Peter, 50, from Drinkstone, said: “Originally I was looking for any archeological evidence but found none whatsoever. I looked at various sites.

“I started looking at castles 20 years ago, when I was teaching a lesson at school and saw Great Ashfield castle referred to. I'd never heard of the place, and curiosity got the better of me. I did some research from books, and talking to people, and found Suffolk had many more castles. Places like Mettingham near Bungay are quite fantastic, but it's the lost castles like Ashfield and Lidgate which I find fascinating. When you study the places, the people who lived there come to life.

“For me, it's more to do with the characters who lived in the castles than the architecture.”

He added: “It is important that people are aware of our area's history. It would be nice if more could be done to mark the sites, and get the general public access to castles, although I appreciate some castles like Wingfield are now privately owned, so people's privacy must be respected.”

His book offers an explanation on why some castles have survived while others can no longer be traced.

Controversy has reigned over the location of Ipswich's castle - and whether one existed at all.

Peter said: “The latter we can prove fairly convincingly. There are simply no remains to be found.

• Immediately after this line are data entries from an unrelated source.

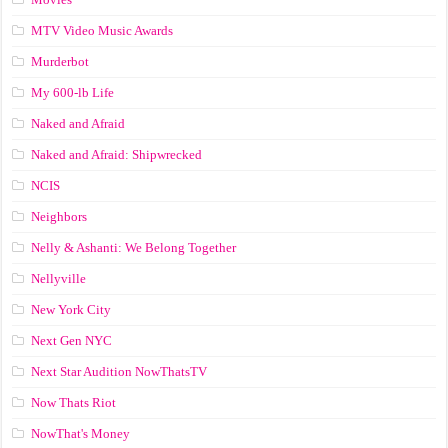
MTV Video Music Awards
Murderbot
My 600-lb Life
Naked and Afraid
Naked and Afraid: Shipwrecked
NCIS
Neighbors
Nelly & Ashanti: We Belong Together
Nellyville
New York City
Next Gen NYC
Next Star Audition NowThatsTV
Now Thats Riot
NowThat's Money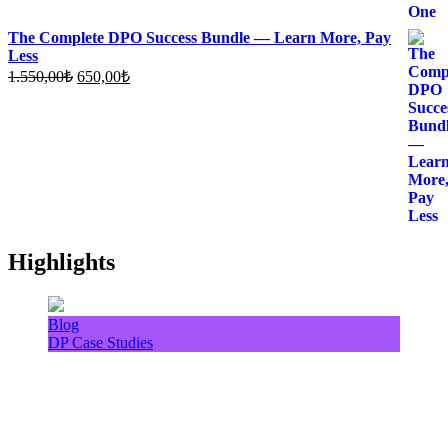
The Complete DPO Success Bundle — Learn More, Pay
Less
Original
Current
1.550,00
₺
650,00
₺
price
price
was:
is:
1.550,00₺.
650,00₺.
Highlights
Blog
DP Case Studies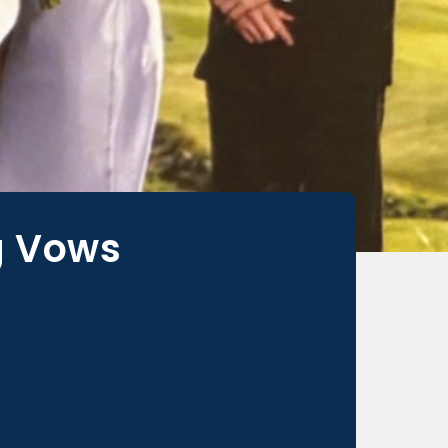
g Vows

“There are three possible contenders for the castle's location, the first being Castle Hill. This theory may have come from the Suffolk Regiment's connection to the area, but it must surely have been too far from the town centre. It does contain the site of a fourth-century Roman villa, but there are no remains of a medieval castle.

“For the second site, I concur with Keith Wade who wrote the Historical Atlas of Suffolk. He says the castle stood just above the junction of Elm Street and Museum Street. This could then, by extension, make St Mary at Elms Church the site of the original chapel for the castle.

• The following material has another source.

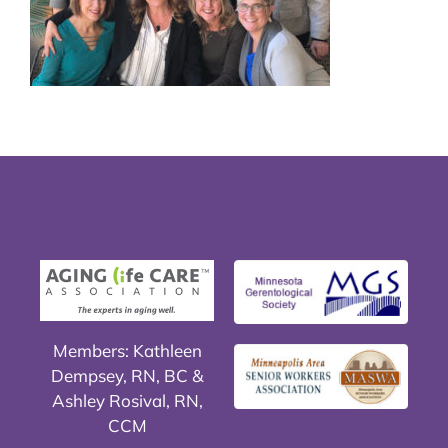
Members: Kathleen
Dempsey, RN, BC &
Ashley Rosival, RN,
CCM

“As for the third contender, this is claimed for the site of St Mary le Tower but the motte (mound) would have had to be extremely high to see over the ramparts.”

No clues remain in the built-up town centre, as to what Ipswich's castle would have looked like.

Suffolk as a whole had more than its fair share of castles.

Peter puts that down to the fact that the East Anglia of medieval times had rich agricultural land, which were among the most densely-populated in the country.

It is also close to continental Europe, and perhaps had an unfair distribution of conquered land given by William The Conqueror to Roger Bigod - a loyal supporter of King Richard who built Framlingham Castle - for services rendered at the battle of Hastings.

Peter said many knights were given permission to build their own castles to help the king exercise his authority, others built their own castles which were then perceived as threats. The civil war between King Stephen and Queen Matilda saw yet more castle building. Castles such as Ipswich were subsequently destroyed by the royal order of King Henry II, while castles like Orford were constructed to show the royal control over estuary and hinterland.

Walton Castle began life as a shore fort, on Brackenbury Cliffs but fell into the sea in the early 18th century - some masonry is still visible at very low tides.

Otley still has 'The Mount' at Otley Bottom, half a mile from the village church. The flat summit shows where a building stood, probably a wooden shell keep which would have been a satellite castle for the de Otley family, who were tenant knights of the Honour of Eye. Peter believes this was only ever half completed, and was abandoned when Robert Mallet who built it, fell from power.

Haughley has one of the largest surviving mottes in Britain at 85ft high - coming second only to Thetford castle which was destroyed at the same time.

N The Castles of Suffolk is published by Poppyland Publishing, for £9.95.